Among the entries below, find all lines that include "DENTAL" and copy them.

Segment Open

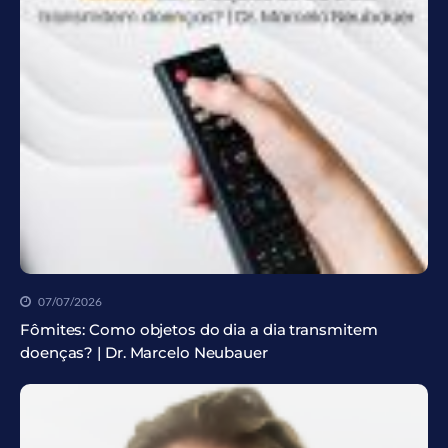
07/07/2026
Fômites: Como objetos do dia a dia transmitem
doenças? | Dr. Marcelo Neubauer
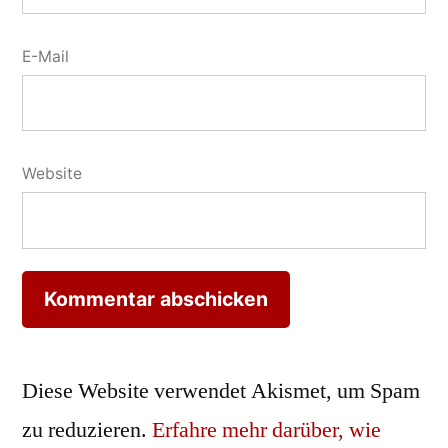
E-Mail
Website
Diese Website verwendet Akismet, um Spam
zu reduzieren.
Erfahre mehr darüber, wie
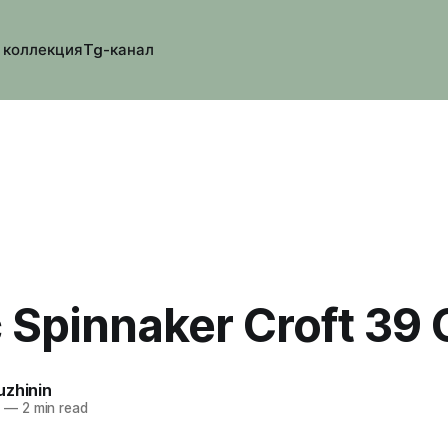
 коллекция
Tg-канал
 Spinnaker Croft 39
uzhinin
5
—
2 min read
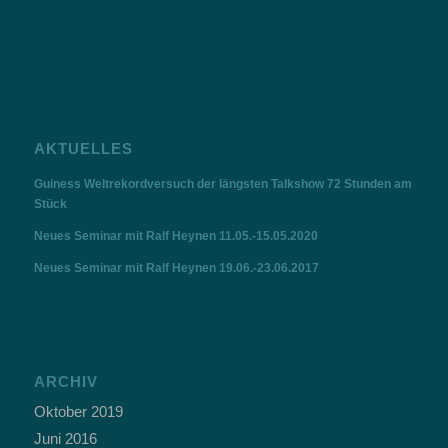
AKTUELLES
Guiness Weltrekordversuch der längsten Talkshow 72 Stunden am
Stück
Neues Seminar mit Ralf Heynen 11.05.-15.05.2020
Neues Seminar mit Ralf Heynen 19.06.-23.06.2017
ARCHIV
Oktober 2019
Juni 2016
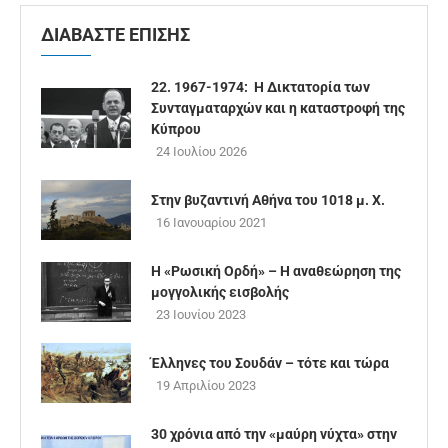
ΔΙΑΒΑΣΤΕ ΕΠΙΣΗΣ
22. 1967-1974: Η Δικτατορία των
Συνταγματαρχών και η καταστροφή της
Κύπρου
24 Ιουλίου 2026
Στην βυζαντινή Αθήνα του 1018 μ. Χ.
16 Ιανουαρίου 2021
Η «Ρωσική Ορδή» – Η αναθεώρηση της
μογγολικής εισβολής
23 Ιουνίου 2023
Έλληνες του Σουδάν – τότε και τώρα
19 Απριλίου 2023
30 χρόνια από την «μαύρη νύχτα» στην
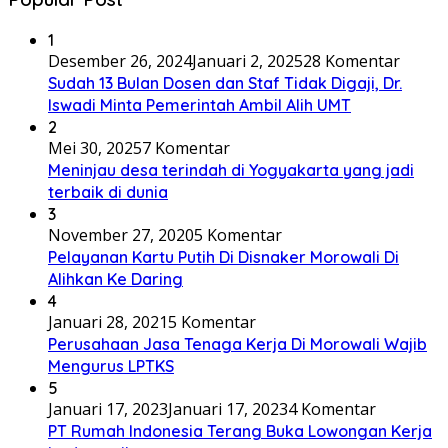
1
Desember 26, 2024
Januari 2, 2025
28 Komentar
Sudah 13 Bulan Dosen dan Staf Tidak Digaji, Dr.
Iswadi Minta Pemerintah Ambil Alih UMT
2
Mei 30, 2025
7 Komentar
Meninjau desa terindah di Yogyakarta yang jadi
terbaik di dunia
3
November 27, 2020
5 Komentar
Pelayanan Kartu Putih Di Disnaker Morowali Di
Alihkan Ke Daring
4
Januari 28, 2021
5 Komentar
Perusahaan Jasa Tenaga Kerja Di Morowali Wajib
Mengurus LPTKS
5
Januari 17, 2023
Januari 17, 2023
4 Komentar
PT Rumah Indonesia Terang Buka Lowongan Kerja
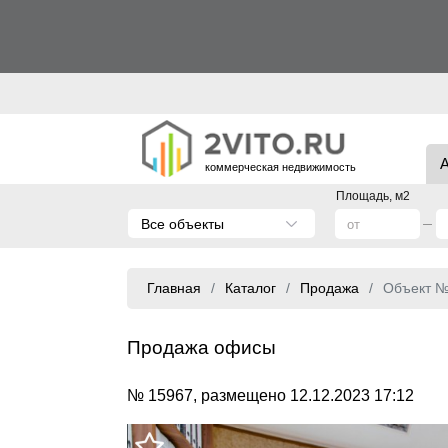
коммерческая недвижимость
Площадь, м2
Все объекты
Главная
Каталог
Продажа
Объект 
Продажа офисы
№ 15967, размещено 12.12.2023 17:12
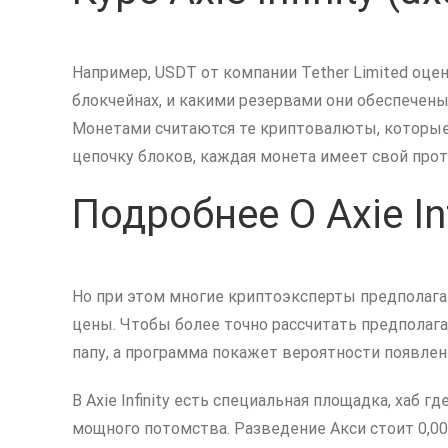
Например, USDT от компании Tether Limited оце
блокчейнах, и какими резервами они обеспечены.
Монетами считаются те криптовалюты, которые 
цепочку блоков, каждая монета имеет свой прот
Подробнее О Axie Inf
Но при этом многие криптоэксперты предполага
цены. Чтобы более точно рассчитать предполаг
папу, а программа покажет вероятности появлени
В Axie Infinity есть специальная площадка, хаб
мощного потомства. Разведение Акси стоит 0,00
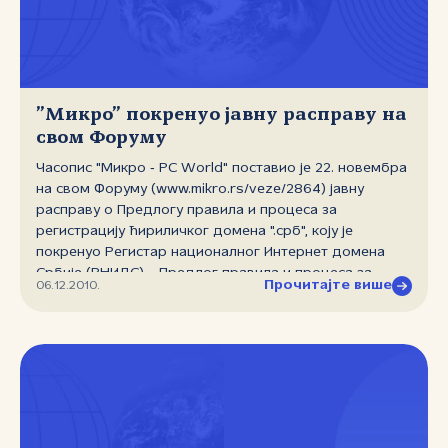
почетак регистрације ћириличких домена.
”Микро” покренуо јавну расправу на
свом Форуму
Часопис "Микро ‑ PC World" поставио је 22. новембра
на свом Форуму (www.mikro.rs/veze/2864) јавну
расправу о Предлогу правила и процеса за
регистрацију ћириличког домена ".срб", коју је
покренуо Регистар националног Интернет домена
Србије (РНИДС). Предлог правила и процеса за
Прочитајте више
06.12.2010.
регистрацију ћириличког домена ".срб" регулише
регистрацију поддомена ".срб" и резервацију других
домена за потребе РНИДС‑а, резервацију домена
".срб" за потребе државе, резервацију домена ".срб"
на основу постојећих назива домена ".rs" и доделу
јединственог кода сваком резервисаном домену
".срб".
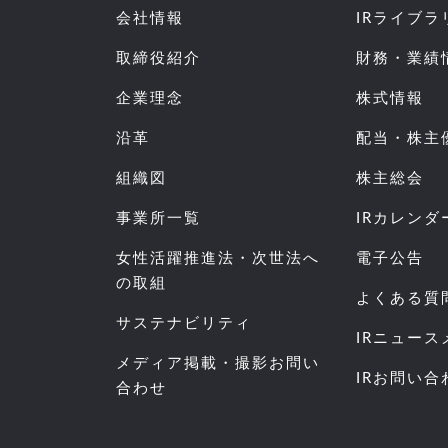
会社情報
IRライブラ
取締役紹介
財務・業績
企業理念
株式情報
沿革
配当・株主
組織図
株主総会
事業所一覧
IRカレンダ
女性活躍推進法・次世法へ
電子公告
の取組
よくある質
サステナビリティ
IRニュー
メディア掲載・撮影お問い
IRお問い合
合わせ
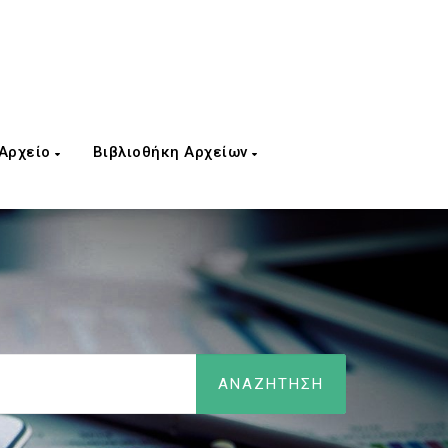
 Αρχείο
Βιβλιοθήκη Αρχείων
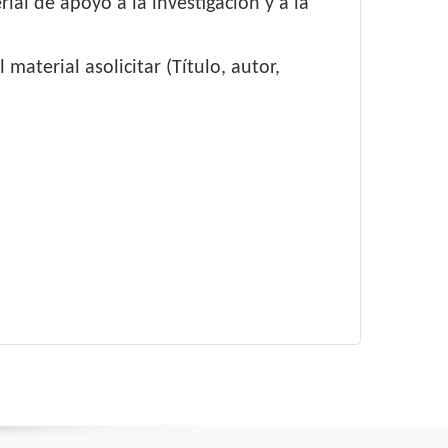
al de apoyo a la investigación y a la
material asolicitar (Título, autor,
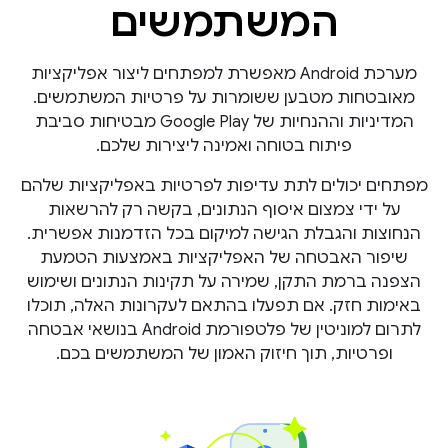
המשתמשים
מערכת Android מאפשרת למפתחים ליצור אפליקציות
מאובטחות מטבען ששומרות על פרטיות המשתמשים.
המדיניות וההנחיות של Google Play מבטיחות סביבת
פיתוח בטוחה ואמינה ליצירות שלכם.
מפתחים יכולים לתת עדיפות לפרטיות באפליקציות שלהם
על ידי צמצום איסוף הנתונים, בקשה רק להרשאות
הנחוצות והגבלת הגישה למיקום בכל הזדמנות אפשרית.
שיפור האבטחה של האפליקציות באמצעות הטמעת
הצפנה ברמת התקן, שמירה על תקינות הנתונים ושימוש
באימות חזק. אם תפעלו בהתאם לעקרונות האלה, תוכלו
לתרום למוניטין של פלטפורמת Android בנושאי אבטחה
ופרטיות, תוך חיזוק האמון של המשתמשים בכם.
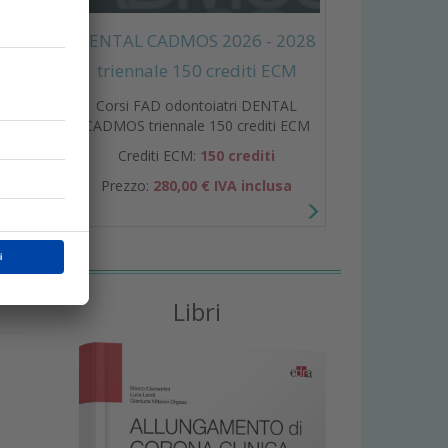
DENTAL CADMOS 2026 - 2028
triennale 150 crediti ECM
Corsi FAD odontoiatri DENTAL
CADMOS triennale 150 crediti ECM
Crediti ECM:
150 crediti
a
Prezzo:
280,00 € IVA inclusa
i
Libri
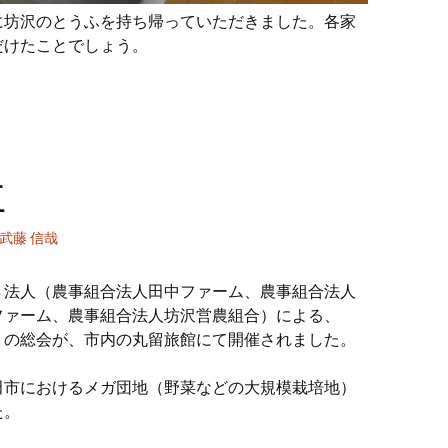
に坊沢のとうふを持ち帰っていただきました。各家
だけたことでしょう。
社
武藤 信哉
４法人（農事組合法人田中ファーム、農事組合法人
ファーム、農事組合法人坊沢営農組合）による、
」の総会が、市内の丸留旅館にて開催されました。
田市におけるメガ団地（野菜などの大規模栽培地）
た。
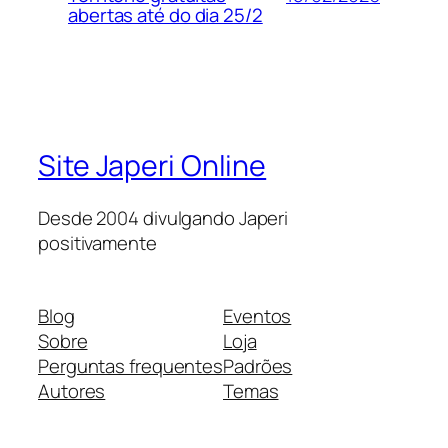
abertas até do dia 25/2
Site Japeri Online
Desde 2004 divulgando Japeri
positivamente
Blog
Eventos
Sobre
Loja
Perguntas frequentes
Padrões
Autores
Temas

Segment Closed

* WRITTEN ANSWER *
DENTAL CADMOS 2026 - 2028
Corsi FAD odontoiatri DENTAL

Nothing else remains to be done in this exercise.